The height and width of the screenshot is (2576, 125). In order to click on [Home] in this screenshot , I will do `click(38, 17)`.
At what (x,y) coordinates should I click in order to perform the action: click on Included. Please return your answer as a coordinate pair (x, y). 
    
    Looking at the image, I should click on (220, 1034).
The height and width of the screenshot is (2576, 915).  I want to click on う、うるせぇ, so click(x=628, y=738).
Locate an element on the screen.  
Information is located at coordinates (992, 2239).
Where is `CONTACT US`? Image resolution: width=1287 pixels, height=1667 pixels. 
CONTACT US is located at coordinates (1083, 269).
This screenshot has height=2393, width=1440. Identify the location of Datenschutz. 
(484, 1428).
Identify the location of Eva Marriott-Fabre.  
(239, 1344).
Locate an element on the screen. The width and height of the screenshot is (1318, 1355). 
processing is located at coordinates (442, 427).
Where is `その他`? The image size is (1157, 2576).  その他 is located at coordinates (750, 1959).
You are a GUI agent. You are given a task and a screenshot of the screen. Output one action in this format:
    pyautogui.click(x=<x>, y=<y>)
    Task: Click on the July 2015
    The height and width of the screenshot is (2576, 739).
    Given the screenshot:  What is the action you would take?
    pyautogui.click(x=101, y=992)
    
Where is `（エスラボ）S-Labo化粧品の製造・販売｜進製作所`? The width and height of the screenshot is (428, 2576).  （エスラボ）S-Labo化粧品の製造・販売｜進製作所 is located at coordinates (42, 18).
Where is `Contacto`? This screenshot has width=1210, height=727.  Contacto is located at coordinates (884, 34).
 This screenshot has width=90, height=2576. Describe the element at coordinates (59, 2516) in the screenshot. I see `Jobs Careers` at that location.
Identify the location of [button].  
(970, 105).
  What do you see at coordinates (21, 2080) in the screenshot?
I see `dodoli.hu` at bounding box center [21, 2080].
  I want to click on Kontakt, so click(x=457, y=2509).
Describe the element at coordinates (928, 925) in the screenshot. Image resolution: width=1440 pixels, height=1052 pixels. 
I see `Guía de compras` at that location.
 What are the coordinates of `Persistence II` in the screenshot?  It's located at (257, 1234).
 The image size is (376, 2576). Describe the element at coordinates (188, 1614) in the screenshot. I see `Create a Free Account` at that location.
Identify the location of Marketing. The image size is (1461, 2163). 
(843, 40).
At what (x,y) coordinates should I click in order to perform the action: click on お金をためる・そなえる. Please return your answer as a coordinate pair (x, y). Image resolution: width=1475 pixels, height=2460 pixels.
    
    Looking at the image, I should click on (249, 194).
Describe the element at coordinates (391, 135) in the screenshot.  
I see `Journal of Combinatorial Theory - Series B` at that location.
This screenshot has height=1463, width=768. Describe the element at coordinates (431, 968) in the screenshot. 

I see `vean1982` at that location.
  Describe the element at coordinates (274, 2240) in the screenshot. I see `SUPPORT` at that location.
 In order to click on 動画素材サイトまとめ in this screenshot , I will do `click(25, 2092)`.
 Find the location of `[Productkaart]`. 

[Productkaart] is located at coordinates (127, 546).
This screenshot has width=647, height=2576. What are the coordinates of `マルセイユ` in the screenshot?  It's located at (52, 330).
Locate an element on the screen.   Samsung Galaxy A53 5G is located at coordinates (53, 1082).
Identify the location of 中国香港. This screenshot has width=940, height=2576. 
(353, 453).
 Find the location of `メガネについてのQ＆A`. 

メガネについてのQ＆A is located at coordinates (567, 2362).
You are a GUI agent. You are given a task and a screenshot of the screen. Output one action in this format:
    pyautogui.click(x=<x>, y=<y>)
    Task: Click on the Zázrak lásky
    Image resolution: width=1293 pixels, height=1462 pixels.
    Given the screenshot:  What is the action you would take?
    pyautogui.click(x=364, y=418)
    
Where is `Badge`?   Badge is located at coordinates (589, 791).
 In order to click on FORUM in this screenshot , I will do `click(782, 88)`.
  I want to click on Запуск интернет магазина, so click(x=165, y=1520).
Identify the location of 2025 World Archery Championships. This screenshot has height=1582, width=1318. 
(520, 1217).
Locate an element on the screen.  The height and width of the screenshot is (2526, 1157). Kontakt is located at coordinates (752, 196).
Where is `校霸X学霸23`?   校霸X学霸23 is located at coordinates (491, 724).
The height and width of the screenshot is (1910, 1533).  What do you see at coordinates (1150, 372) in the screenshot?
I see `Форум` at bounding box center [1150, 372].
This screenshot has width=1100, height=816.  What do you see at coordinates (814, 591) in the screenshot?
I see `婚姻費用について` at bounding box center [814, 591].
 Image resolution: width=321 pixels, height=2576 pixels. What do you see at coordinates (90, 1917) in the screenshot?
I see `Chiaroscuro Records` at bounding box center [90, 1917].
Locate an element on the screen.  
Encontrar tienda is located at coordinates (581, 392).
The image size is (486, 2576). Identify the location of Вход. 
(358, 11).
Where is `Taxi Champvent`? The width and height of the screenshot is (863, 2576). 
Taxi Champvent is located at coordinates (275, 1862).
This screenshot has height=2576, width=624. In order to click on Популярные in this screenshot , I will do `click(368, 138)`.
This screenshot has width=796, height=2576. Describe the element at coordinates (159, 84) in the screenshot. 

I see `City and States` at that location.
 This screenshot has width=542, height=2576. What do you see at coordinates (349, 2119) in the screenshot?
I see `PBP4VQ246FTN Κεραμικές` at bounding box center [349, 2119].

※ ※ ※

- [Task details] Retype all the records, matching them exactly.

- [Answer to this task]
The height and width of the screenshot is (2576, 125). In order to click on [Home] in this screenshot , I will do `click(38, 17)`.
At what (x,y) coordinates should I click in order to perform the action: click on Included. Please return your answer as a coordinate pair (x, y). 
    
    Looking at the image, I should click on (220, 1034).
The height and width of the screenshot is (2576, 915).  I want to click on う、うるせぇ, so click(x=628, y=738).
Locate an element on the screen.  
Information is located at coordinates (992, 2239).
Where is `CONTACT US`? Image resolution: width=1287 pixels, height=1667 pixels. 
CONTACT US is located at coordinates (1083, 269).
This screenshot has height=2393, width=1440. Identify the location of Datenschutz. 
(484, 1428).
Identify the location of Eva Marriott-Fabre.  
(239, 1344).
Locate an element on the screen. The width and height of the screenshot is (1318, 1355). 
processing is located at coordinates (442, 427).
Where is `その他`? The image size is (1157, 2576).  その他 is located at coordinates (750, 1959).
You are a GUI agent. You are given a task and a screenshot of the screen. Output one action in this format:
    pyautogui.click(x=<x>, y=<y>)
    Task: Click on the July 2015
    The height and width of the screenshot is (2576, 739).
    Given the screenshot:  What is the action you would take?
    pyautogui.click(x=101, y=992)
    
Where is `（エスラボ）S-Labo化粧品の製造・販売｜進製作所`? The width and height of the screenshot is (428, 2576).  （エスラボ）S-Labo化粧品の製造・販売｜進製作所 is located at coordinates (42, 18).
Where is `Contacto`? This screenshot has width=1210, height=727.  Contacto is located at coordinates (884, 34).
 This screenshot has width=90, height=2576. Describe the element at coordinates (59, 2516) in the screenshot. I see `Jobs Careers` at that location.
Identify the location of [button].  
(970, 105).
  What do you see at coordinates (21, 2080) in the screenshot?
I see `dodoli.hu` at bounding box center [21, 2080].
  I want to click on Kontakt, so click(x=457, y=2509).
Describe the element at coordinates (928, 925) in the screenshot. Image resolution: width=1440 pixels, height=1052 pixels. 
I see `Guía de compras` at that location.
 What are the coordinates of `Persistence II` in the screenshot?  It's located at (257, 1234).
 The image size is (376, 2576). Describe the element at coordinates (188, 1614) in the screenshot. I see `Create a Free Account` at that location.
Identify the location of Marketing. The image size is (1461, 2163). 
(843, 40).
At what (x,y) coordinates should I click in order to perform the action: click on お金をためる・そなえる. Please return your answer as a coordinate pair (x, y). Image resolution: width=1475 pixels, height=2460 pixels.
    
    Looking at the image, I should click on (249, 194).
Describe the element at coordinates (391, 135) in the screenshot.  
I see `Journal of Combinatorial Theory - Series B` at that location.
This screenshot has height=1463, width=768. Describe the element at coordinates (431, 968) in the screenshot. 

I see `vean1982` at that location.
  Describe the element at coordinates (274, 2240) in the screenshot. I see `SUPPORT` at that location.
 In order to click on 動画素材サイトまとめ in this screenshot , I will do `click(25, 2092)`.
 Find the location of `[Productkaart]`. 

[Productkaart] is located at coordinates (127, 546).
This screenshot has width=647, height=2576. What are the coordinates of `マルセイユ` in the screenshot?  It's located at (52, 330).
Locate an element on the screen.   Samsung Galaxy A53 5G is located at coordinates (53, 1082).
Identify the location of 中国香港. This screenshot has width=940, height=2576. 
(353, 453).
 Find the location of `メガネについてのQ＆A`. 

メガネについてのQ＆A is located at coordinates (567, 2362).
You are a GUI agent. You are given a task and a screenshot of the screen. Output one action in this format:
    pyautogui.click(x=<x>, y=<y>)
    Task: Click on the Zázrak lásky
    Image resolution: width=1293 pixels, height=1462 pixels.
    Given the screenshot:  What is the action you would take?
    pyautogui.click(x=364, y=418)
    
Where is `Badge`?   Badge is located at coordinates (589, 791).
 In order to click on FORUM in this screenshot , I will do `click(782, 88)`.
  I want to click on Запуск интернет магазина, so click(x=165, y=1520).
Identify the location of 2025 World Archery Championships. This screenshot has height=1582, width=1318. 
(520, 1217).
Locate an element on the screen.  The height and width of the screenshot is (2526, 1157). Kontakt is located at coordinates (752, 196).
Where is `校霸X学霸23`?   校霸X学霸23 is located at coordinates (491, 724).
The height and width of the screenshot is (1910, 1533).  What do you see at coordinates (1150, 372) in the screenshot?
I see `Форум` at bounding box center [1150, 372].
This screenshot has width=1100, height=816.  What do you see at coordinates (814, 591) in the screenshot?
I see `婚姻費用について` at bounding box center [814, 591].
 Image resolution: width=321 pixels, height=2576 pixels. What do you see at coordinates (90, 1917) in the screenshot?
I see `Chiaroscuro Records` at bounding box center [90, 1917].
Locate an element on the screen.  
Encontrar tienda is located at coordinates (581, 392).
The image size is (486, 2576). Identify the location of Вход. 
(358, 11).
Where is `Taxi Champvent`? The width and height of the screenshot is (863, 2576). 
Taxi Champvent is located at coordinates (275, 1862).
This screenshot has height=2576, width=624. In order to click on Популярные in this screenshot , I will do `click(368, 138)`.
This screenshot has width=796, height=2576. Describe the element at coordinates (159, 84) in the screenshot. 

I see `City and States` at that location.
 This screenshot has width=542, height=2576. What do you see at coordinates (349, 2119) in the screenshot?
I see `PBP4VQ246FTN Κεραμικές` at bounding box center [349, 2119].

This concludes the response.